_THE PROBLEM_:
Every line from the opening of the records to the line with "Gaming Skandale – Die größten Aufreger und" should be restated exactly, with both ends included and the pictures left out.

_SOURCE RECORDS_:
....................

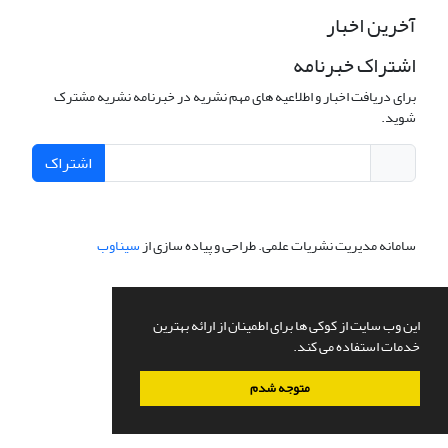
آخرین اخبار
اشتراک خبرنامه
برای دریافت اخبار و اطلاعیه های مهم نشریه در خبرنامه نشریه مشترک
شوید.
اشتراک
سامانه مدیریت نشریات علمی.
طراحی و پیاده سازی از
سیناوب
این وب سایت از کوکی ها برای اطمینان از ارائه بهترین
خدمات استفاده می کند.
متوجه شدم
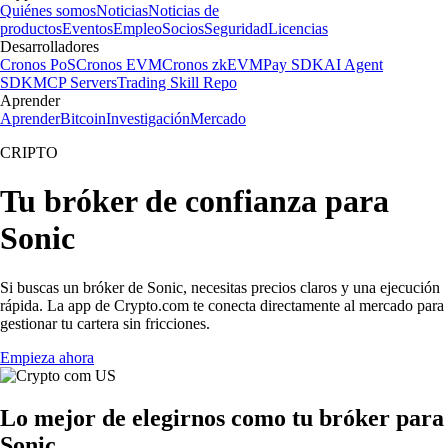
Quiénes somos
Noticias
Noticias de
productos
Eventos
Empleo
Socios
Seguridad
Licencias
Desarrolladores
Cronos PoS
Cronos EVM
Cronos zkEVM
Pay SDK
AI Agent
SDK
MCP Servers
Trading Skill Repo
Aprender
Aprender
Bitcoin
Investigación
Mercado
CRIPTO
Tu bróker de confianza para
Sonic
Si buscas un bróker de Sonic, necesitas precios claros y una ejecución
rápida. La app de Crypto.com te conecta directamente al mercado para
gestionar tu cartera sin fricciones.
Empieza ahora
Lo mejor de elegirnos como tu bróker para
Sonic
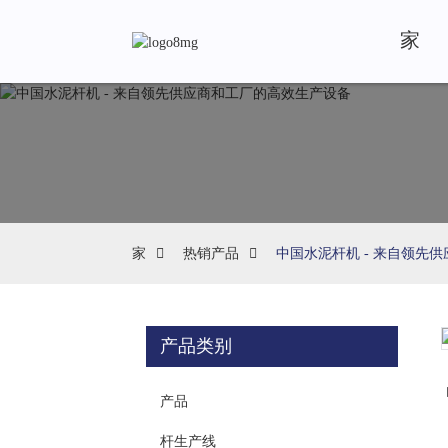
家
家
热销产品
中国水泥杆机 - 来自领先
产品类别
Loading...
Loading...
产品
杆生产线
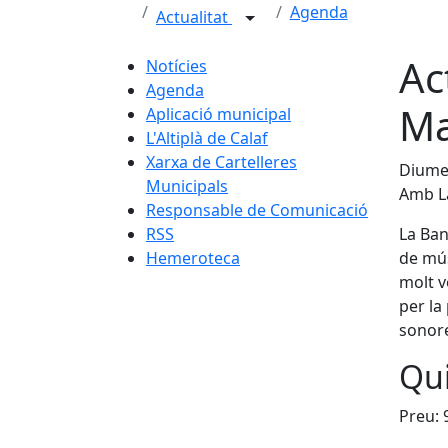
Agenda
Actualitat
Ac
Notícies
Agenda
Ma
Aplicació municipal
L'Altiplà de Calaf
Xarxa de Cartelleres
Diumen
Municipals
Amb La
Responsable de Comunicació
RSS
La Ban
Hemeroteca
de mús
molt v
per la
sonores
Qui
Preu: 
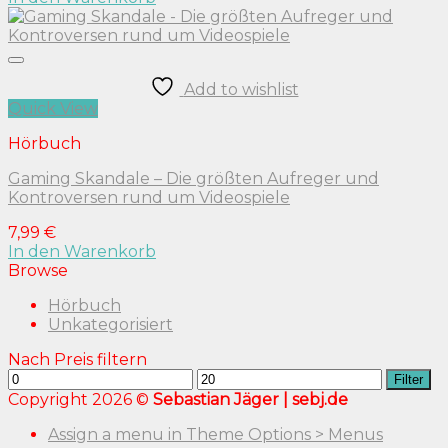
Add to wishlist
Quick View
Hörbuch
Gaming Skandale – Die größten Aufreger und
Kontroversen rund um Videospiele
7,99
€
In den Warenkorb
Browse
Hörbuch
Unkategorisiert
Nach Preis filtern
Min.
Max.
Filter
Preis
Preis
Copyright 2026 ©
Sebastian Jäger | sebj.de
Assign a menu in Theme Options > Menus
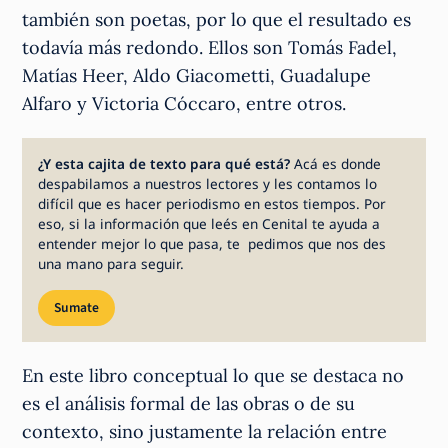
también son poetas, por lo que el resultado es
todavía más redondo. Ellos son Tomás Fadel,
Matías Heer, Aldo Giacometti, Guadalupe
Alfaro y Victoria Cóccaro, entre otros.
¿Y esta cajita de texto para qué está?
Acá es donde
despabilamos a nuestros lectores y les contamos lo
difícil que es hacer periodismo en estos tiempos. Por
eso, si la información que leés en Cenital te ayuda a
entender mejor lo que pasa, te pedimos que nos des
una mano para seguir.
Sumate
En este libro conceptual lo que se destaca no
es el análisis formal de las obras o de su
contexto, sino justamente la relación entre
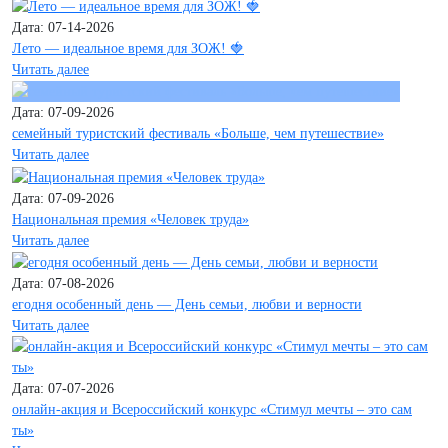
Дата: 07-14-2026
Лето — идеальное время для ЗОЖ! 🍓
Читать далее
Дата: 07-09-2026
семейный туристский фестиваль «Больше, чем путешествие»
Читать далее
Дата: 07-09-2026
Национальная премия «Человек труда»
Читать далее
Дата: 07-08-2026
егодня особенный день — День семьи, любви и верности
Читать далее
Дата: 07-07-2026
онлайн-акция и Всероссийский конкурс «Стимул мечты – это сам
ты»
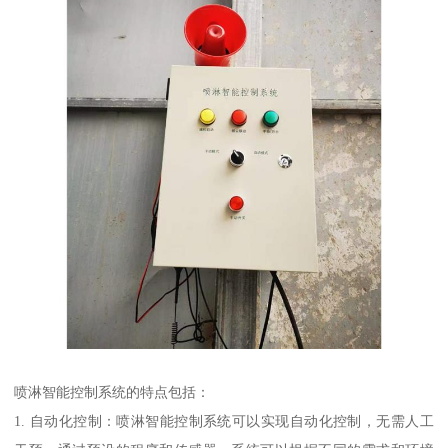
喷淋智能控制系统的特点包括：
1. 自动化控制：喷淋智能控制系统可以实现自动化控制，无需人工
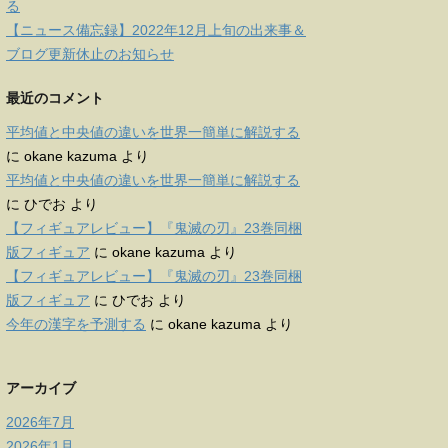
る
【ニュース備忘録】2022年12月上旬の出来事＆
ブログ更新休止のお知らせ
最近のコメント
平均値と中央値の違いを世界一簡単に解説する
に
okane kazuma
より
平均値と中央値の違いを世界一簡単に解説する
に
ひでお
より
【フィギュアレビュー】『鬼滅の刃』23巻同梱
版フィギュア
に
okane kazuma
より
【フィギュアレビュー】『鬼滅の刃』23巻同梱
版フィギュア
に
ひでお
より
今年の漢字を予測する
に
okane kazuma
より
アーカイブ
2026年7月
2026年1月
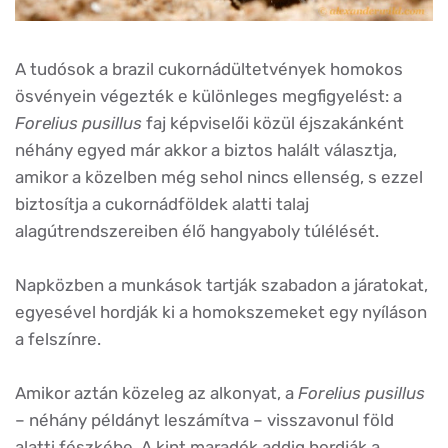
A tudósok a brazil cukornádültetvények homokos
ösvényein végezték e különleges megfigyelést: a
Forelius pusillus
faj képviselői közül éjszakánként
néhány egyed már akkor a biztos halált választja,
amikor a közelben még sehol nincs ellenség, s ezzel
biztosítja a cukornádföldek alatti talaj
alagútrendszereiben élő hangyaboly túlélését.
Napközben a munkások tartják szabadon a járatokat,
egyesével hordják ki a homokszemeket egy nyíláson
a felszínre.
Amikor aztán közeleg az alkonyat, a
Forelius pusillus
– néhány példányt leszámítva – visszavonul föld
alatti fészkébe. A kint maradók addig hordják a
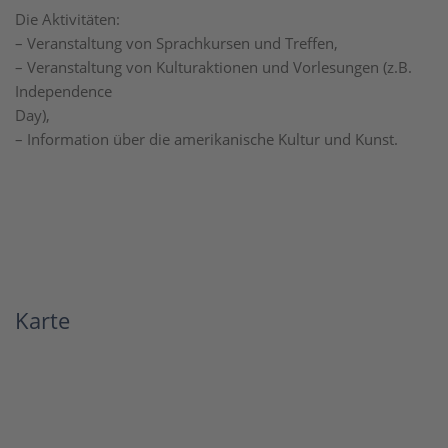
Die Aktivitäten:
– Veranstaltung von Sprachkursen und Treffen,
– Veranstaltung von Kulturaktionen und Vorlesungen (z.B.
Independence
Day),
– Information über die amerikanische Kultur und Kunst.
Karte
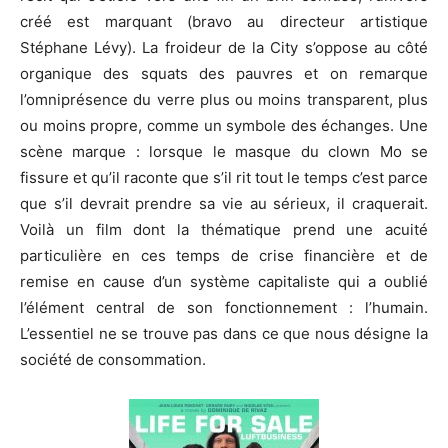
créé est marquant (bravo au directeur artistique
Stéphane Lévy). La froideur de la City s’oppose au côté
organique des squats des pauvres et on remarque
l’omniprésence du verre plus ou moins transparent, plus
ou moins propre, comme un symbole des échanges. Une
scène marque : lorsque le masque du clown Mo se
fissure et qu’il raconte que s’il rit tout le temps c’est parce
que s’il devrait prendre sa vie au sérieux, il craquerait.
Voilà un film dont la thématique prend une acuité
particulière en ces temps de crise financière et de
remise en cause d’un système capitaliste qui a oublié
l’élément central de son fonctionnement : l’humain.
L’essentiel ne se trouve pas dans ce que nous désigne la
société de consommation.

....................

_TASK RESPONSE_:
آخرین اخبار
اشتراک خبرنامه
برای دریافت اخبار و اطلاعیه های مهم نشریه در خبرنامه نشریه مشترک
شوید.
اشتراک
سامانه مدیریت نشریات علمی.
طراحی و پیاده سازی از
سیناوب
این وب سایت از کوکی ها برای اطمینان از ارائه بهترین
خدمات استفاده می کند.
متوجه شدم
Quiénes somos
Noticias
Noticias de
productos
Eventos
Empleo
Socios
Seguridad
Licencias
Desarrolladores
Cronos PoS
Cronos EVM
Cronos zkEVM
Pay SDK
AI Agent
SDK
MCP Servers
Trading Skill Repo
Aprender
Aprender
Bitcoin
Investigación
Mercado
CRIPTO
Tu bróker de confianza para
Sonic
Si buscas un bróker de Sonic, necesitas precios claros y una ejecución
rápida. La app de Crypto.com te conecta directamente al mercado para
gestionar tu cartera sin fricciones.
Empieza ahora
Lo mejor de elegirnos como tu bróker para
Sonic
家
家
热销产品
中国水泥杆机 - 来自领先
产品类别
Loading...
Loading...
产品
杆生产线
Agenda
Actualitat
Ac
Notícies
Agenda
Ma
Aplicació municipal
L'Altiplà de Calaf
Xarxa de Cartelleres
Diumen
Municipals
Amb La
Responsable de Comunicació
RSS
La Ban
Hemeroteca
de mús
molt v
per la
sonores
Qui
Preu: 
Add to wishlist
Quick View
Hörbuch
Gaming Skandale – Die größten Aufreger und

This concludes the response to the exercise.